Leveling up in Code Vein comes down to two things: 1) You can spend “money” to level up your character, which gives you more hit points and stamina (I think leveling also adds to the stat that determines the effectiveness of gifts). These will then be further affected by the attributes you set when you choose a code. For instance, codes with high vitality naturally give you more hit points, and code with high fortitude give you more stamina. But on top of that, you’ll always keep whatever you earned from leveling up.

And 2) your weapons and blood veil can be upgraded with a crafting system, which is also one of the main “money” sinks. Improving weapons and veils is one of the progression tracks, although it’s still a pretty loot rich game in terms of what you find as you’re playing.

-Tom

I bought it a year ago now, played it for a couple days then stopped cause it felt boring and barren. Lost interest then the dlc came and the reviews were piss poor. Bandai by itself can’t manage a single anime game right. Character customization was amazing I will say

it takes a couple hours before the importance of certain passives and skills begin to fall into place. I was bouncing off the game pretty hard until somewhere around the 3 hour mark. Then it clicked and because I had unlocked a few more class codes by then I was able to spend more time customizing my character and playing around with different weapon types.

This is one of the few games I’ve given 3 hours to click. I’m normally not that patient at all.

This review was well written, but I do think that if you believe Code Vein’s “respec on the fly” system is unique in the souls-like genre, you’ve missed some games. The Surge is almost identical in that you only have one core leveling money sink that impacts all builds, the other money sink is in equipment upgrades, and your class is entirely driven by your gear.

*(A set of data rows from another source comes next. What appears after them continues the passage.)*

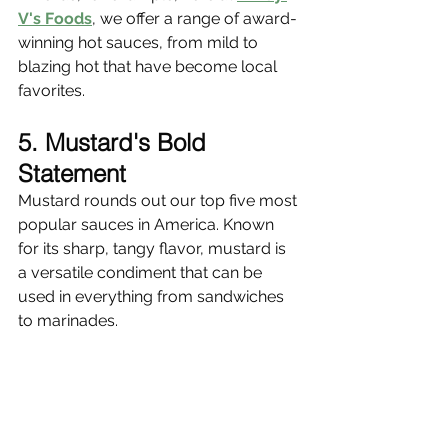
V's Foods
, we offer a range of award-
winning hot sauces, from mild to 
blazing hot that have become local 
favorites.
5. Mustard's Bold 
Statement
Mustard rounds out our top five most 
popular sauces in America. Known 
for its sharp, tangy flavor, mustard is 
a versatile condiment that can be 
used in everything from sandwiches 
to marinades.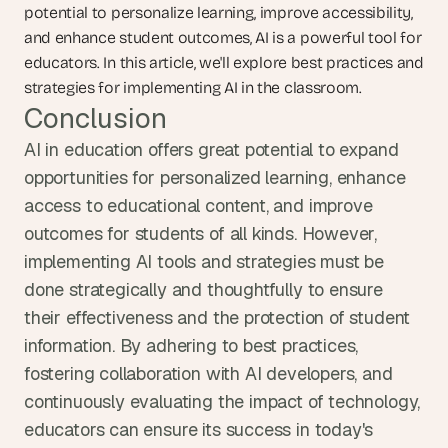
potential to personalize learning, improve accessibility, 
and enhance student outcomes, AI is a powerful tool for 
educators. In this article, we'll explore best practices and 
strategies for implementing AI in the classroom.
Conclusion
AI in education offers great potential to expand 
opportunities for personalized learning, enhance 
access to educational content, and improve 
outcomes for students of all kinds. However, 
implementing AI tools and strategies must be 
done strategically and thoughtfully to ensure 
their effectiveness and the protection of student 
information. By adhering to best practices, 
fostering collaboration with AI developers, and 
continuously evaluating the impact of technology, 
educators can ensure its success in today's 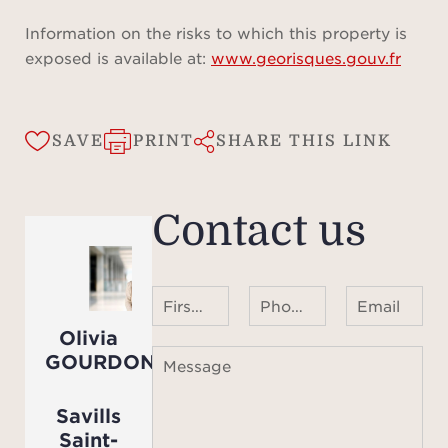
lands
seve
Information on the risks to which this property is
incl
exposed is available at:
www.georisques.gouv.fr
an
Facin
16-
SAVE
PRINT
SHARE THIS LINK
with 
and 
Contact us
th
proper
pool
barb
First name Last name
Phone number ¹
Email
well
Olivia
fu
GOURDON
Message
momen
with 
Savills
Compl
Saint-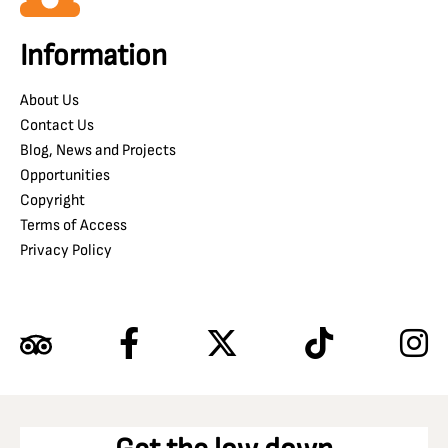
Information
About Us
Contact Us
Blog, News and Projects
Opportunities
Copyright
Terms of Access
Privacy Policy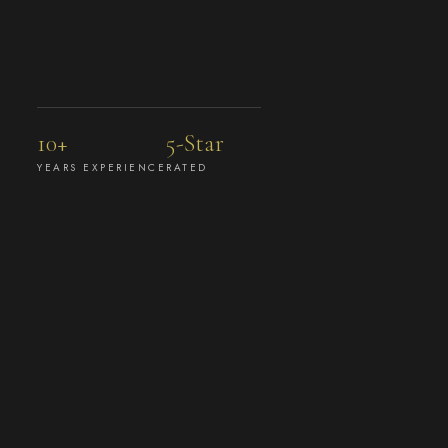
10+
5-Star
YEARS EXPERIENCE
RATED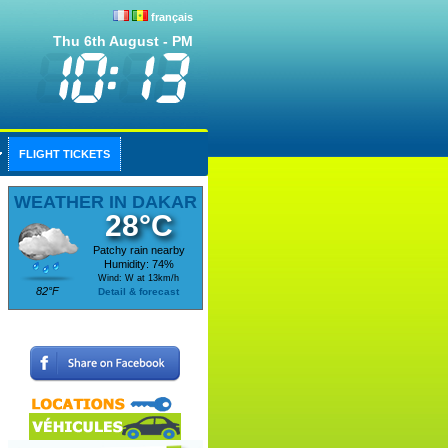
français
Thu 6th August - PM
FLIGHT TICKETS
WEATHER IN DAKAR
28°C
Patchy rain nearby
Humidity: 74%
Wind: W at 13km/h
82°F
Detail & forecast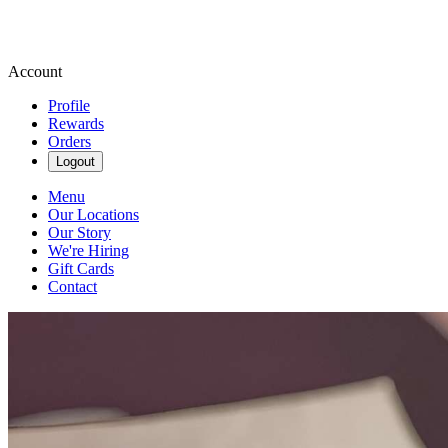
Account
Profile
Rewards
Orders
Logout
Menu
Our Locations
Our Story
We're Hiring
Gift Cards
Contact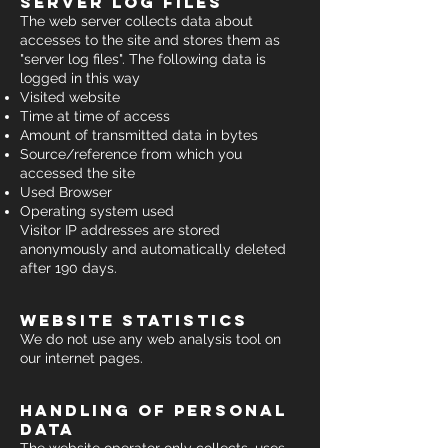
server log files
The web server collects data about
accesses to the site and stores them as
"server log files". The following data is
logged in this way
Visited website
Time at time of access
Amount of transmitted data in bytes
Source/reference from which you
accessed the site
Used Browser
Operating system used
Visitor IP addresses are stored
anonymously and automatically deleted
after 190 days.
website statistics
We do not use any web analysis tool on
our internet pages.
handling of personal
data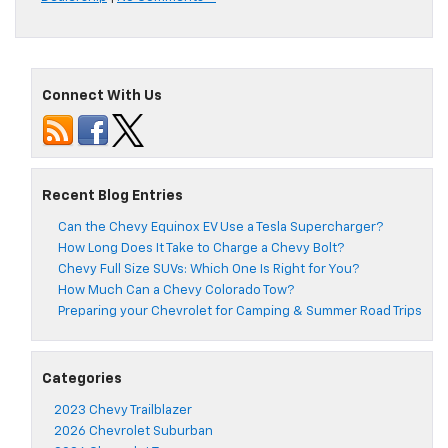
Connect With Us
Recent Blog Entries
Can the Chevy Equinox EV Use a Tesla Supercharger?
How Long Does It Take to Charge a Chevy Bolt?
Chevy Full Size SUVs: Which One Is Right for You?
How Much Can a Chevy Colorado Tow?
Preparing your Chevrolet for Camping & Summer Road Trips
Categories
2023 Chevy Trailblazer
2026 Chevrolet Suburban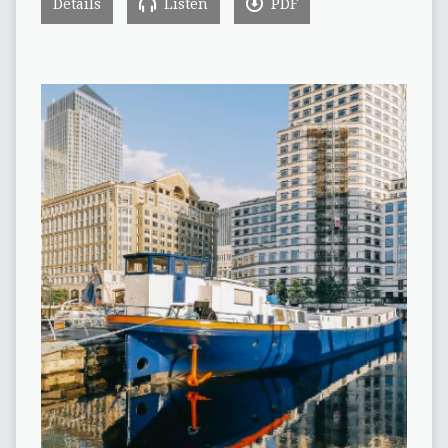
Details
Listen
PDF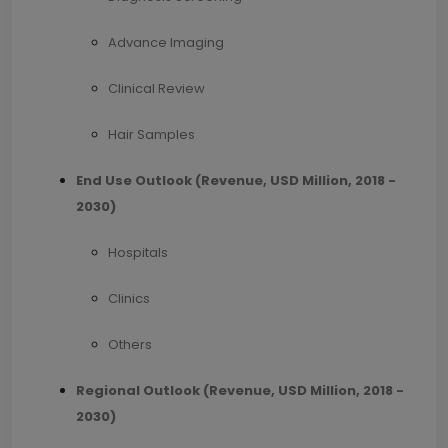
Advance Imaging
Clinical Review
Hair Samples
End Use Outlook (Revenue, USD Million, 2018 -
2030)
Hospitals
Clinics
Others
Regional Outlook (Revenue, USD Million, 2018 -
2030)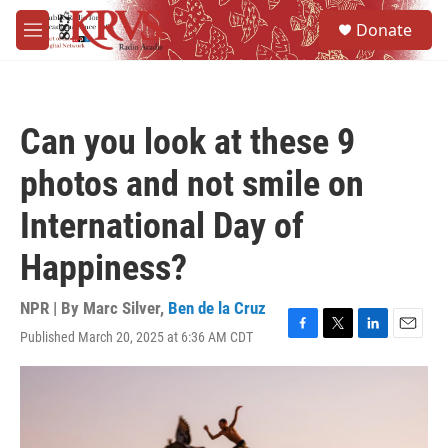
Skip to main content
S
Donate
e
M
a
e
r
n
c
u
h
Can you look at these 9
u
e
photos and not smile on
r
y
International Day of
Happiness?
NPR | By
Marc Silver
,
Ben de la Cruz
Published March 20, 2025 at 6:36 AM CDT
F
T
L
E
a
w
i
m
c
i
n
a
e
t
k
i
b
t
e
l
o
e
d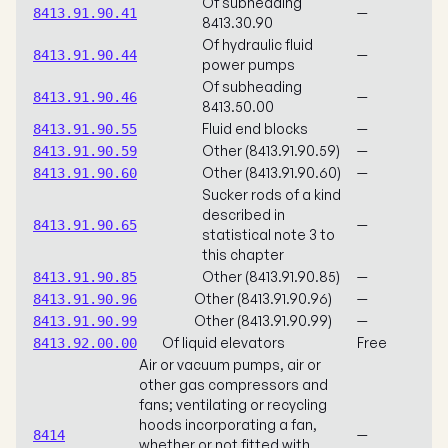
Of subheading
—
8413.91.90.41
8413.30.90
Of hydraulic fluid
—
8413.91.90.44
power pumps
Of subheading
—
8413.91.90.46
8413.50.00
Fluid end blocks
—
8413.91.90.55
Other (8413.91.90.59)
—
8413.91.90.59
Other (8413.91.90.60)
—
8413.91.90.60
Sucker rods of a kind
described in
—
8413.91.90.65
statistical note 3 to
this chapter
Other (8413.91.90.85)
—
8413.91.90.85
Other (8413.91.90.96)
—
8413.91.90.96
Other (8413.91.90.99)
—
8413.91.90.99
Of liquid elevators
Free
8413.92.00.00
Air or vacuum pumps, air or
other gas compressors and
fans; ventilating or recycling
hoods incorporating a fan,
—
8414
whether or not fitted with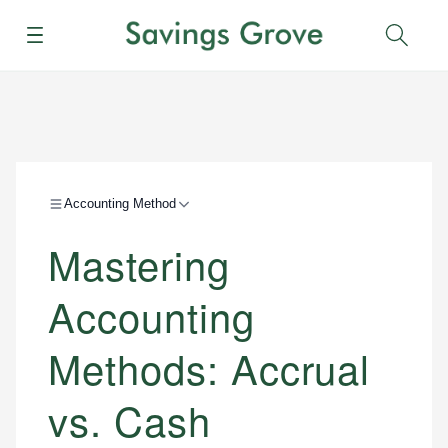
Menu
Sear
Accounting Method
Mastering
Accounting
Methods: Accrual
vs. Cash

There’s probably a little less depth overall, and there are definitely a lot less options in the early game. You start with 1 of 2 sets of gear and have to defeat enemies to get new gear and the early areas only offer 1 new easily accessed set (which is the other one you didn’t pick to start) and 1 other that comes from a single kind-of-hidden enemy. Code Vein literally starts you with 3 codes and will give you like 4 more from the NPCs as soon as you complete the tutorial area. But still, the idea of Dark Souls without forced specialization is there and you get cyber punk instead of anime waifus.